In 1894 Ward Line bought both Seguranca and Vigilancia. By December 1894 Vigilancias route was between New York, Tampico, and Progreso via Havana, Cuba. By October 1896 Vigilancias ports of call included Vera Cruz. On 1 November Fitzhugh Lee, US Consul-General, left Havana for New York aboard her.

On 11 June 1897 Vigilancia was steaming from Havana to New York when a passenger in her second-class accommodation died. He was buried at sea. There was no ship's doctor aboard, and the cause of death was unknown. When the ship reached New York on 14 June, 11 passengers from second class were quarantined on Hoffman Island as a precaution against yellow fever.

===Troopship===
In the Spanish–American War in 1898 Vigilancia was converted into Transport No. 23, with capacity for 45 officers and 800 enlisted men. On 14 June that year she left Tampa carrying the 71st New York Infantry Regiment. She arrived off Cuba on 22 June, and disembarked her troops at Siboney two days later. On 24 August that year she left Pacific Street, Brooklyn carrying 875 men of the 23rd Regiment, Kansas Volunteers. This was an African-American regiment, with an African-American commander, Colonel James Beck. She had rough weather on the voyage, and disembarked her troops at Santiago de Cuba on 31 August. On 6 September she left Santiago carrying 140 soldiers who were described as "convalescents". Three of them died at sea. Two were buried at sea, and the third was brought ashore for burial on land. On 13 September she disembarked her troops at Camp Wikoff at Montauk, Long Island. 12 of her patients were brought ashore on stretchers.

===San Ciriaco hurricane===
On 9 August 1899 Vigilancia left New York with 50 or 60 passengers. On 12 August she ran into the San Ciriaco hurricane. She hove to for two days, then turned north to get out of the storm. She then sighted the Morgan Line steamship Winifred, which was disabled with her engine room flooded, superstructure damaged, and her funnel and lifeboats lost. Vigilancia towed Winifred to Nassau, Bahamas, where the pair arrived on 18 August. Vigilancia had been due in Havana on 13 August, and since 15 August there had been fears that she had foundered in the hurricane.

===Aground off Cuba===
On 10 January 1901 Vigilancia left Vera Cruz for New York via Progreso and Havana. On 15 January she grounded in fog on a reef called Los Colorados, about 80 nmi west of Havana, and 6 nmi from land. She was lying in 11 ft of water forward and 14 ft aft. Her boilers were displaced, but she was not leaking.

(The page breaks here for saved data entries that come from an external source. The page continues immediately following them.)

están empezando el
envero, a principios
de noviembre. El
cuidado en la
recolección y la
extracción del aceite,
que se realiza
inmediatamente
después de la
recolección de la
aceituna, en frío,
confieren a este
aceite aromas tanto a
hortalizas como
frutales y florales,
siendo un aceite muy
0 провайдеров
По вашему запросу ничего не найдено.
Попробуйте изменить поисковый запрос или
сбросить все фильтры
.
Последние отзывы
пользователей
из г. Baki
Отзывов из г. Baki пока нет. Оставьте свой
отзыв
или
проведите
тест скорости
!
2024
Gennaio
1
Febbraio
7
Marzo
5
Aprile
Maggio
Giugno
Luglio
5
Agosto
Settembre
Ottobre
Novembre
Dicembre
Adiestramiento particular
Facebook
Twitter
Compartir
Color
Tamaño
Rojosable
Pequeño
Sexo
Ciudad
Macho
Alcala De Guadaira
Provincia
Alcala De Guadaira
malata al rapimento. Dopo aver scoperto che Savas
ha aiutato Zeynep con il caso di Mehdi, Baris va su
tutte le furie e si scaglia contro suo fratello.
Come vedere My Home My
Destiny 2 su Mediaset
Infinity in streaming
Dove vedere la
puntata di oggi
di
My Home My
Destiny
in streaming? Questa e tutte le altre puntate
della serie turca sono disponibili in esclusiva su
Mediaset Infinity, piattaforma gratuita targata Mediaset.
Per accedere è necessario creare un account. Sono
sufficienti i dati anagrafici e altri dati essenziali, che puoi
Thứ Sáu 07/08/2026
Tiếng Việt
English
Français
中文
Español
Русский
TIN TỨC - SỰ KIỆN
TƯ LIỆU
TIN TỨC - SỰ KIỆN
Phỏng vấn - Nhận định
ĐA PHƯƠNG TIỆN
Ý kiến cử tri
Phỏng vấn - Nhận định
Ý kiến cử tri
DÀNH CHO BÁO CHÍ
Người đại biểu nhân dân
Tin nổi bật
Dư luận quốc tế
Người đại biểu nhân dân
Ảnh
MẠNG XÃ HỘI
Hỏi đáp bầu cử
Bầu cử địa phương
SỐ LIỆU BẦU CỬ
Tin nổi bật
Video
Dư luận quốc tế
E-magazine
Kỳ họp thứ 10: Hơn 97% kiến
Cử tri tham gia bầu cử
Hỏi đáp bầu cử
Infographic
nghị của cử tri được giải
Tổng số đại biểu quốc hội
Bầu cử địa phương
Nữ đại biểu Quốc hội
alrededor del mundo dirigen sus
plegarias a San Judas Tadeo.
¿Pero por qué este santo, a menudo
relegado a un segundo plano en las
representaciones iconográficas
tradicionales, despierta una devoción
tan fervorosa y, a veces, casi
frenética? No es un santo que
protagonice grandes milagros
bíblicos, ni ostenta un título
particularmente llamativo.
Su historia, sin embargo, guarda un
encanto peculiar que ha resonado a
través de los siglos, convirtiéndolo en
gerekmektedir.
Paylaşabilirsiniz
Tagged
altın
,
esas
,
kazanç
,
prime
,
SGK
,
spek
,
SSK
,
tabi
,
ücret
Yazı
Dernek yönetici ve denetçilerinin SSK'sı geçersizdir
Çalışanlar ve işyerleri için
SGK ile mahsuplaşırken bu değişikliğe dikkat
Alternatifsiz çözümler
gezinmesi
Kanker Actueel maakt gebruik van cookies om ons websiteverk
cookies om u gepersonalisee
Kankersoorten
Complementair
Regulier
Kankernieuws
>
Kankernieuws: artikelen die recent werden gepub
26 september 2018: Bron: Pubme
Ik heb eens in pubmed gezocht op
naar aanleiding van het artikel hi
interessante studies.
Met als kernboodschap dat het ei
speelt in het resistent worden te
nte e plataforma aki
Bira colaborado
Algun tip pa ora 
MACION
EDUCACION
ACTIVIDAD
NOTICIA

Another Ward Line steamship, Orizaba, went to her aid; took off the passengers, cattle and cargo she was carrying were taken off; and landed the 58 passengers at Havana. By 17 January a high north wind and heavy rain were pounding Vigilancia, and it was feared she would be wrecked. She was on the reef until 3 June, when she was refloated and towed to Havana.

===Two fires===
On 12 May 1906 Vigilancia was en route from New York to Havana, carrying 62 passengers, when a fire was discovered in her cargo hold. She was near Cape Lookout Lightship at the time, and a boat from the lightship went alongside her. Her stores were destroyed, and her cargo was badly damaged by flooding her holds to extinguish the fire. She reached Havana on 15 May, a day late.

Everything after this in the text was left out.